The paper provides specific hardware configurations (Tenstorrent Blackhole p150, NVIDIA A100 80GB), network details (100 Gbps RoCE), and software versions (vLLM 0.19.1). It describes the kernel modifications (monkey-patching prefill runtime, fused decode kernels) in sufficient detail for replication by systems researchers. However, access to Tenstorrent hardware is currently a barrier to immediate independent reproduction, though the methodology is sound.
The current evaluation is limited to a specific hardware pairing (Tenstorrent + NVIDIA). The performance gains for smaller models (4B) are modest or negative in raw goodput compared to homogeneous setups, suggesting the overhead of disaggregation and cross-vendor transfer may not always be justified for small workloads. The system relies on a specific RDMA fabric setup, and performance may vary with different network topologies or congestion control mechanisms. Additionally, the "oracle" colocation baseline assumes perfect routing, which may be optimistic in practice.

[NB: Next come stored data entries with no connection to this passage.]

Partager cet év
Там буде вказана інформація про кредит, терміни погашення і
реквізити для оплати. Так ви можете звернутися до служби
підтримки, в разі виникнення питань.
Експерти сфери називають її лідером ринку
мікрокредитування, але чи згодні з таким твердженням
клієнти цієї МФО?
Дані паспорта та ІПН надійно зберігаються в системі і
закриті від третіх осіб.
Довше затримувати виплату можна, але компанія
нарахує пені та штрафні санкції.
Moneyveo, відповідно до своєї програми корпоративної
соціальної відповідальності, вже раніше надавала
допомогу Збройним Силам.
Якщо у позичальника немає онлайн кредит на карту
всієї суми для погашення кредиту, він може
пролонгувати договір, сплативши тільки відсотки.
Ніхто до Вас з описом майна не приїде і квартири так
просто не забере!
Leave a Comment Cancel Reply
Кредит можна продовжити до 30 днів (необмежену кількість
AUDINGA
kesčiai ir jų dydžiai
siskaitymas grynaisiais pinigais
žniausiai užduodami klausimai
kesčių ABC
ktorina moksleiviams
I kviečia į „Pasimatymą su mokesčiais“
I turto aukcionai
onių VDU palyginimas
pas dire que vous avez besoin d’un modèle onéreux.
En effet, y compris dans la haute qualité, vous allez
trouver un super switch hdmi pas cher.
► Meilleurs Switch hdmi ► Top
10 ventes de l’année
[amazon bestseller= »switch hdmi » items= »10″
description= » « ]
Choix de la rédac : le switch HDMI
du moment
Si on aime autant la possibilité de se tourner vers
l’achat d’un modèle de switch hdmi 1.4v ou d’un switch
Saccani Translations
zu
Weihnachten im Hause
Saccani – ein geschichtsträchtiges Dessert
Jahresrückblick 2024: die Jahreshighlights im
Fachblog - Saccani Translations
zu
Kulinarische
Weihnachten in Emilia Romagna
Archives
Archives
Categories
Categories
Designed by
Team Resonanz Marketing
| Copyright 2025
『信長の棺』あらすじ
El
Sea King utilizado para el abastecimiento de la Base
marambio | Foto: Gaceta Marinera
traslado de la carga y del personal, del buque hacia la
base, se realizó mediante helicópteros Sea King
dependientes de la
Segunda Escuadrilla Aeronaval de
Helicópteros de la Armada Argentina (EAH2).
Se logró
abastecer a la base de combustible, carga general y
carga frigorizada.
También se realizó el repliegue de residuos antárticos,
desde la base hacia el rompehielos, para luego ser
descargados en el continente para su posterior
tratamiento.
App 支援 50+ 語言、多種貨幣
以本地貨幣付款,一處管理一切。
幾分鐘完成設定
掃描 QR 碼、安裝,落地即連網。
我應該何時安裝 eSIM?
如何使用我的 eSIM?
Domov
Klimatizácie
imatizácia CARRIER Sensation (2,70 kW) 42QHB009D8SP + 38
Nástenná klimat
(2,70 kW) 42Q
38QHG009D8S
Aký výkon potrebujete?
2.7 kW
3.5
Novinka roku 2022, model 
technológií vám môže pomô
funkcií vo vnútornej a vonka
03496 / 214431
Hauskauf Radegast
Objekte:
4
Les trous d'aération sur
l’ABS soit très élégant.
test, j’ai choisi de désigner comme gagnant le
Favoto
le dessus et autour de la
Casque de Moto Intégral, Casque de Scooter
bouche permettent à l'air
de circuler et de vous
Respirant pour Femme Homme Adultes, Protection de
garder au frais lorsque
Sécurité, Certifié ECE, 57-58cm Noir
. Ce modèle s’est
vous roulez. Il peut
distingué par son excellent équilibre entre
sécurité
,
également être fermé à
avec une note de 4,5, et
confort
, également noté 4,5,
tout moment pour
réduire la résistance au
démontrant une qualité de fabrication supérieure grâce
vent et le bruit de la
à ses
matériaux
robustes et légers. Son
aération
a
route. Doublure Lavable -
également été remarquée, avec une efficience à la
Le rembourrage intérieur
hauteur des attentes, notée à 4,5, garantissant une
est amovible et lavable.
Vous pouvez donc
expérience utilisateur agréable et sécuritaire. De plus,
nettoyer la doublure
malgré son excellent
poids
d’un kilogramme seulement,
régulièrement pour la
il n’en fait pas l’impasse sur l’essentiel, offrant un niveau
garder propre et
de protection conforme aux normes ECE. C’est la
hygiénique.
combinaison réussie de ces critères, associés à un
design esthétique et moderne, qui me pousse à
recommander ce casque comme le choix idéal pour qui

This work highlights the growing fragmentation in the AI accelerator landscape and provides a practical framework for leveraging heterogeneous hardware in production LLM serving. By demonstrating that cost-efficient GDDR chips can effectively offload prefill, it offers a pathway to reduce the total cost of ownership for LLM inference, potentially democratizing access to high-performance serving infrastructure. It also sets a precedent for handling cross-vendor interoperability in disaggregated systems. HMA-Serve presents a compelling systems solution for cost-effective LLM inference by effectively disaggregating prefill and decode phases across memory-heterogeneous, cross-vendor accelerators, achieving significant gains in goodput and cost-efficiency without compromising generation quality.